Les organisations patronales et syndicales ont prévu d’ouvrir une négociation sur ce thème.

À ce jour, le télétravail est encadré par un ANI de 2005 (N° Lexbase : L0119KIA) et les dispositions L. 1222-9 (N° Lexbase : L0292LMR) à L. 1222-11 du Code du travail créées par la loi n° 2012-387 du 22 mars 2012 (N° Lexbase : L5099ISN) et modifiées par l’ordonnance n° 2017-1387 du 22 septembre 2017 (N° Lexbase : L7629LGN).

Aux termes de l’article L. 1222-9 du Code du travail, « le télétravail désigne toute forme d’organisation du travail dans laquelle un travail qui aurait également pu être exécuté dans les locaux de l’employeur est effectué par un salarié hors de ces locaux, de façon volontaire, en utilisant les technologies de l’information et de la communication ».

Ainsi, le télétravail ne constitue ni un statut juridique, ni un régime dérogatoire mais « une forme d’organisation du travail » qui recouvre des situations très différentes selon la taille de l’entreprise, la nature et le secteur d’activité, mais également le contexte de mise en œuvre du télétravail (normal dans des circonstances exceptionnelles comme celles que nous connaissons) et les formes de celui-ci (occasionnel ou régulier, total ou partiel, à domicile ou dans un dans un tiers lieu).

Actuellement mis œuvre par de nombreuses entreprises pour permettre la continuité de l’activité et garantir la protection des travailleurs face à l’épidémie de Covid-19, ce mode d’organisation du travail était à l’origine envisagé comme un facteur d’amélioration de la qualité de vie au travail.

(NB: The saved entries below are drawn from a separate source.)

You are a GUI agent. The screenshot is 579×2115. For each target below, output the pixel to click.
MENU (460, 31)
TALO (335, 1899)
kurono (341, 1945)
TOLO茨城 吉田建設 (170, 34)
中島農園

Ainsi, dans son préambule, l’ANI du 19 juillet 2005 introduit le télétravail comme « le moyen pour les salariés de concilier vie professionnelle et vie sociale et de leur donner une plus grande autonomie dans l’accomplissement de leurs tâches ». De nombreuses entreprises ont intégré le télétravail dans leurs accords sur la Qualité de Vie au Travail. Les avantages du télétravail sont connus : suppression des temps de transport, meilleure conciliation entre la vie privée et la vie professionnelle. Il favorise également l’autonomie du salarié et permet plus de flexibilité.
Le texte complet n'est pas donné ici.